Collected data
##############################
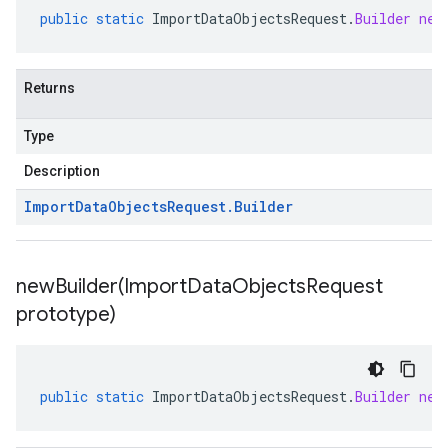
public
static
ImportDataObjectsRequest
.
Builder
new
Returns
Type
Description
Import
Data
Objects
Request
.
Builder
newBuilder(
Import
Data
Objects
Request
prototype)
public
static
ImportDataObjectsRequest
.
Builder
new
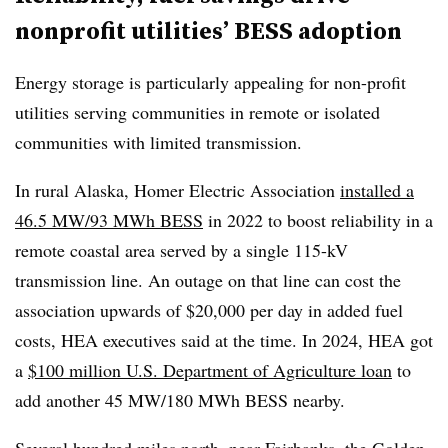
nonprofit utilities’ BESS adoption
Energy storage is particularly appealing for non-profit
utilities serving communities in remote or isolated
communities with limited transmission.
In rural Alaska, Homer Electric Association
installed a
46.5 MW/93 MWh BESS
in 2022 to boost reliability in a
remote coastal area served by a single 115-kV
transmission line. An outage on that line can cost the
association upwards of $20,000 per day in added fuel
costs, HEA executives said at the time. In 2024, HEA got
a
$100 million U.S. Department of Agriculture loan
to
add another 45 MW/180 MWh BESS nearby.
##############################
Images are to be omitted; repeat the remaining data above exactly.

public
static
ImportDataObjectsRequest
.
Builder
new
Returns
Type
Description
Import
Data
Objects
Request
.
Builder
newBuilder(
Import
Data
Objects
Request
prototype)
public
static
ImportDataObjectsRequest
.
Builder
new
nonprofit utilities’ BESS adoption
Energy storage is particularly appealing for non-profit
utilities serving communities in remote or isolated
communities with limited transmission.
In rural Alaska, Homer Electric Association
installed a
46.5 MW/93 MWh BESS
in 2022 to boost reliability in a
remote coastal area served by a single 115-kV
transmission line. An outage on that line can cost the
association upwards of $20,000 per day in added fuel
costs, HEA executives said at the time. In 2024, HEA got
a
$100 million U.S. Department of Agriculture loan
to
add another 45 MW/180 MWh BESS nearby.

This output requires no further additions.